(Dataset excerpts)
[Start of Attachment]
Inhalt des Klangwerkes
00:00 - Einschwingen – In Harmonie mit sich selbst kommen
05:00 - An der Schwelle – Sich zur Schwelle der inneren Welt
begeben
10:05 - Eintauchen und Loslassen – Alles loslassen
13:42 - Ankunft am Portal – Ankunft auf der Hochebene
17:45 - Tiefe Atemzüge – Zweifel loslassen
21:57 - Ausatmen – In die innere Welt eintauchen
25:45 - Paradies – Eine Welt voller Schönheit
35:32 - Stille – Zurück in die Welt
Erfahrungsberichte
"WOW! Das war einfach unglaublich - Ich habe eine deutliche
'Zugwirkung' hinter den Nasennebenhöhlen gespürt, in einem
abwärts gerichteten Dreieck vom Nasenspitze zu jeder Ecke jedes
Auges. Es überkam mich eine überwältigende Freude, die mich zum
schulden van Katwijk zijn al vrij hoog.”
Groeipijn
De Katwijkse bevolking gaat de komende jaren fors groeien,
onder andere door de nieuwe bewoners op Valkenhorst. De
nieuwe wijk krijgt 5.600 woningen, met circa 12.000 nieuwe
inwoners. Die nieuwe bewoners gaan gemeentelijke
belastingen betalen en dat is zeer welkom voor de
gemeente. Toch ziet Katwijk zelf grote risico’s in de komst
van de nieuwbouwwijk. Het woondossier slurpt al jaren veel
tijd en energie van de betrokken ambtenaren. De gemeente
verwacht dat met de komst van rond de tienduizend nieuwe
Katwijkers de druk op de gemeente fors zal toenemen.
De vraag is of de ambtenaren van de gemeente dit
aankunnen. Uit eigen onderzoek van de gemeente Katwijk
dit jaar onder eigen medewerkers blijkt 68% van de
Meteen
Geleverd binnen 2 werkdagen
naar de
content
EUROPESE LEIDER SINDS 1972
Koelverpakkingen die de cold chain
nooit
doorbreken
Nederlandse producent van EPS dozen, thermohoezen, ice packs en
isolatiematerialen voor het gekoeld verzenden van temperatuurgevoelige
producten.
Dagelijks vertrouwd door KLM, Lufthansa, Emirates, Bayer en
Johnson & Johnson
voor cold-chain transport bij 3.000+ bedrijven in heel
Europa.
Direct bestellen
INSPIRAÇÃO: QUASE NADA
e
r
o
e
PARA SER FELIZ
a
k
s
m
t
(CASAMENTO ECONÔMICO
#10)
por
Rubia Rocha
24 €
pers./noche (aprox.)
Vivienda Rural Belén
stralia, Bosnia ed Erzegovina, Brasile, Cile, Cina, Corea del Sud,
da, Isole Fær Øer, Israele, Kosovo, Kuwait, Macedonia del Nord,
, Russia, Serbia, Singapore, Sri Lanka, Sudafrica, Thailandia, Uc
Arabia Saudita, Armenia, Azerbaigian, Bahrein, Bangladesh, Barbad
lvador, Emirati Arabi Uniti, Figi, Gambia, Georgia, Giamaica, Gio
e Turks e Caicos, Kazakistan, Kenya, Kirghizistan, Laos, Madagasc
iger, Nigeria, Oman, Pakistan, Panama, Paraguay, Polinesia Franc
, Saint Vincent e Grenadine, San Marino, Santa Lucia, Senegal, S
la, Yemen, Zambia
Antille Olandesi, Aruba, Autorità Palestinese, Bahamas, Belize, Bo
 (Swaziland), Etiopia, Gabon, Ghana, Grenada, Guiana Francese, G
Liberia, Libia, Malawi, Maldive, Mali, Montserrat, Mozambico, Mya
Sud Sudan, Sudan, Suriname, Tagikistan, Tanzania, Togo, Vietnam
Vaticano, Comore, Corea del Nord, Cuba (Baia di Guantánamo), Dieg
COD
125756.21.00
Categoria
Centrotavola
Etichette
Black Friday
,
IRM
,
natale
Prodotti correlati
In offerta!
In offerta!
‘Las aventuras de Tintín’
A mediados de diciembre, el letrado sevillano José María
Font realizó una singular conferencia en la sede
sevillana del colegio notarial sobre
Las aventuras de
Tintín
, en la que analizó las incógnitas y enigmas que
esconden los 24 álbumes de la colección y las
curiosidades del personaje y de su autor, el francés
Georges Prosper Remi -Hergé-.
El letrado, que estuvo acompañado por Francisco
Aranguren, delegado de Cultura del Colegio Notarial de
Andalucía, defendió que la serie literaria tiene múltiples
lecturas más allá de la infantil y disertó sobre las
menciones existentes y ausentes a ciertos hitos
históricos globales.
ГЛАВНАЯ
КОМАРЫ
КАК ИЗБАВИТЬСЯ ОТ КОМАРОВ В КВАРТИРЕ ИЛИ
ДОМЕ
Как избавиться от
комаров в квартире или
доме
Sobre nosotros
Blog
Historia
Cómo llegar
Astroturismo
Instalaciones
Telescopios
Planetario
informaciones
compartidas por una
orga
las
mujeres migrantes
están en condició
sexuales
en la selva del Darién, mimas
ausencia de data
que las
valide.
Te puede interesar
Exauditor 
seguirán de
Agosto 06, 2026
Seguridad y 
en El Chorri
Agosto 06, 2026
[End of Attachment]
• **Exercise description**
Which lines above contain the word "bewoners"? List them.

• **Result of the task**
onder andere door de nieuwe bewoners op Valkenhorst. De
inwoners. Die nieuwe bewoners gaan gemeentelijke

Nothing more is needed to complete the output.